● Work to complete
Read the entries below and pull out each line with the string "investimentos".

[Dataset entries]
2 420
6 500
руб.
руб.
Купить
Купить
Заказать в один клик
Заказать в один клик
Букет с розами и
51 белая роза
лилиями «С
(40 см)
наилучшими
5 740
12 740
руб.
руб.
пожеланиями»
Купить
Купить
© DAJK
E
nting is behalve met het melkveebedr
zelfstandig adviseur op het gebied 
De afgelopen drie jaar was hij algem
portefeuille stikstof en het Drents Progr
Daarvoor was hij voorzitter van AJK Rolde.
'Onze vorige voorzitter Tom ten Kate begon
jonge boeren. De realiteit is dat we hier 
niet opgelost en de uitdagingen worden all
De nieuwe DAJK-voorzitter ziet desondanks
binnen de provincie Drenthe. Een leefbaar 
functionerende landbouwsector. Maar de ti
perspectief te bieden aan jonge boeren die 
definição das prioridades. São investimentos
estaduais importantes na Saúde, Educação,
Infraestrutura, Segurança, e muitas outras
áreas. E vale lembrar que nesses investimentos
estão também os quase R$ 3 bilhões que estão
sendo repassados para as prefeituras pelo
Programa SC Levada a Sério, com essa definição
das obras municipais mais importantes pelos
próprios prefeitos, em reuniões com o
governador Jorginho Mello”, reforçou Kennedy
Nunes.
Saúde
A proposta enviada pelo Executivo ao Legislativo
---
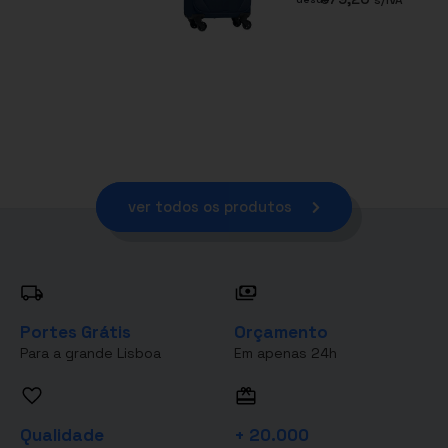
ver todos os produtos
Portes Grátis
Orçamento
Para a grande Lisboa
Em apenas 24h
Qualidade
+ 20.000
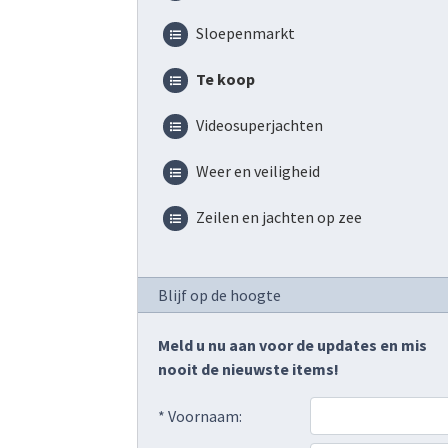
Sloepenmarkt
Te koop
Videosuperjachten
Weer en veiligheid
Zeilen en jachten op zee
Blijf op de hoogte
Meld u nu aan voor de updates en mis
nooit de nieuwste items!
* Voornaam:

● Expected output
definição das prioridades. São investimentos
áreas. E vale lembrar que nesses investimentos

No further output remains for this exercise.